____ RECORDS FOR THE EXERCISE
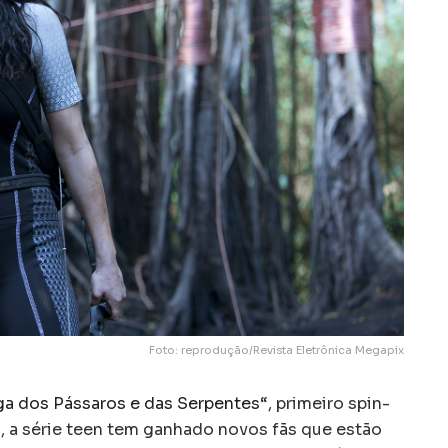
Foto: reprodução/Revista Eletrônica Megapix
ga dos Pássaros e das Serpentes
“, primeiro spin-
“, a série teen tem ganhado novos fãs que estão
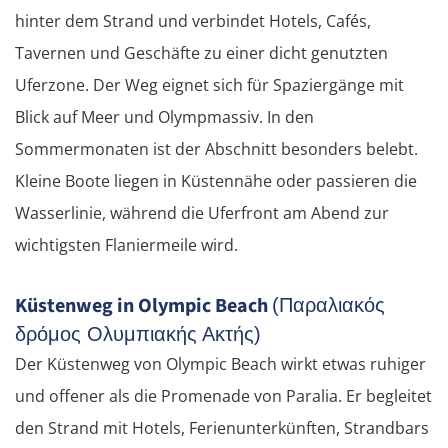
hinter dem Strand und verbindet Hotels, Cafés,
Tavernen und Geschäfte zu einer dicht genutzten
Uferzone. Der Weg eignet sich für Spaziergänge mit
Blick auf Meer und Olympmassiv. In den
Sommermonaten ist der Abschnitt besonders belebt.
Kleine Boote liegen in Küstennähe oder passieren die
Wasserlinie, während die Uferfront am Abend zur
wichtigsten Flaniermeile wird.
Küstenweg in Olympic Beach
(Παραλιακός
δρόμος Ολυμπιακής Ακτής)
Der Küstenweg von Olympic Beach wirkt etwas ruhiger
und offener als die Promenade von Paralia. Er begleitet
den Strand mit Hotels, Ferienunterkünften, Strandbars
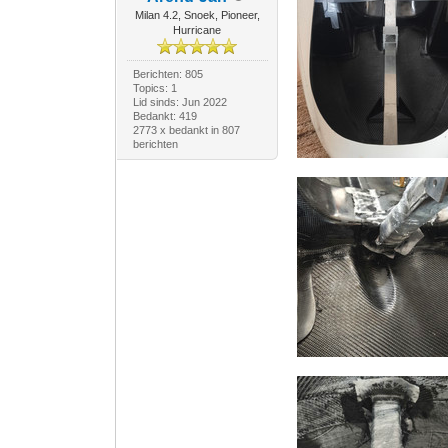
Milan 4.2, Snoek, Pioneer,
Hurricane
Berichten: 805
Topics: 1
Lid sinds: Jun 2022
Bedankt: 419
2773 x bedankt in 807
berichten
________
Repeat only the tail of the entries, exactly: the line containing "Lid sinds: Jun 2022" and every line after it, to the end.

Lid sinds: Jun 2022
Bedankt: 419
2773 x bedankt in 807
berichten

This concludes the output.